IdentifySpuriousGenesUnclassifiedCDS - Tutorial
Objective
This tutorial will guide you through the process of using the IdentifySpuriousGenes module to identify potential new loci or spurious alleles.
Prerequisites
Download the schema from chewBBACA’s tutorial.
Procedure
Open the terminal
Modify and run the following command to evaluate a set of unclassified CDSs:
SR IdentifySpuriousGenes -s '/path/to/tutorial_schema/schema_seed' -a '/path/to/Allele_calling' -o '/path/to/files/output_folder/IdentifySpuriousGenesUnclassifiedCDS' -m unclassified_cds --t 11 -c 6
Important
Replace /path/to/files/ with the actual path to the files.

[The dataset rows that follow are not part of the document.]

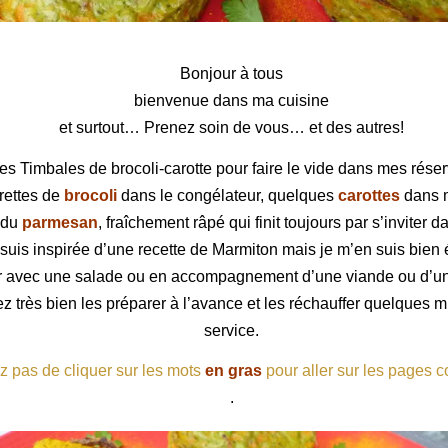
rocoli-carotte
Bonjour à tous
bienvenue dans ma cuisine
et surtout… Prenez soin de vous… et des autres!
es Timbales de brocoli-carotte pour faire le vide dans mes réser
rettes de
brocoli
dans le congélateur, quelques
carottes
dans 
r du
parmesan
, fraîchement râpé qui finit toujours par s’inviter 
suis inspirée d’une recette de Marmiton mais je m’en suis bien 
ir avec une salade ou en accompagnement d’une viande ou d’un
 très bien les préparer à l’avance et les réchauffer quelques m
service.
z pas de cliquer sur les mots
en gras
pour aller sur les pages 
.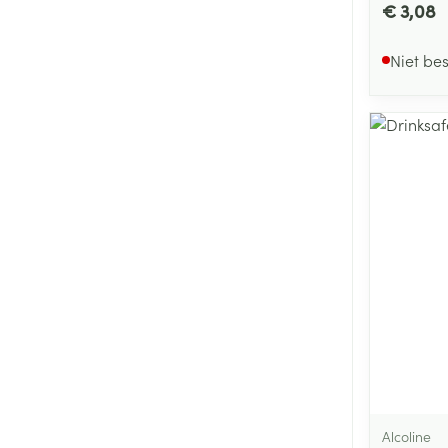
€ 3,08
Niet be
Alcoline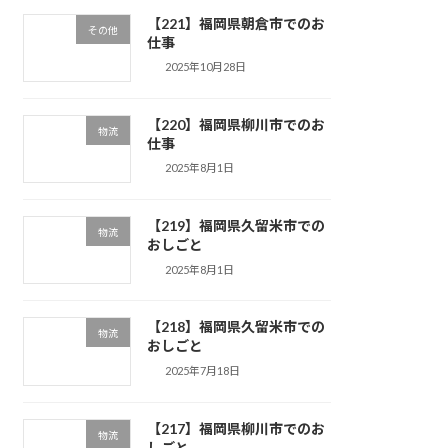
【221】福岡県朝倉市でのお
その他
仕事
2025年10月28日
【220】福岡県柳川市でのお
物流
仕事
2025年8月1日
【219】福岡県久留米市での
物流
おしごと
2025年8月1日
【218】福岡県久留米市での
物流
おしごと
2025年7月18日
【217】福岡県柳川市でのお
物流
しごと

The output directory contains files with the groups of similar alleles that were identfied. The first lines of the final clusters file should look like:
Locus Action Class
GCA-000831145-protein1681 Join 1a
GCA-000831105-protein622 Join 1a
GCA-000012705-protein568 Join 1a
GCA-001275545-protein1163 Join 1a
GCA-000007265-protein582 Join 1a
GCA-000730215-protein582 Join 1a
GCA-000730255-protein607 Join 1a
GCA-000427075-protein661 Choice 3b
#
GCA-000427055-protein712 Join 1a
GCA-000730255-protein664 Join 1a
#
Example Output Structure
To see the expected output structure, refer to the “Outputs” section in the IdentifySpuriousGenes documentation.
Conclusion
You have successfully classified unclassified coding sequences (CDS) using the IdentifySpuriousGenes module.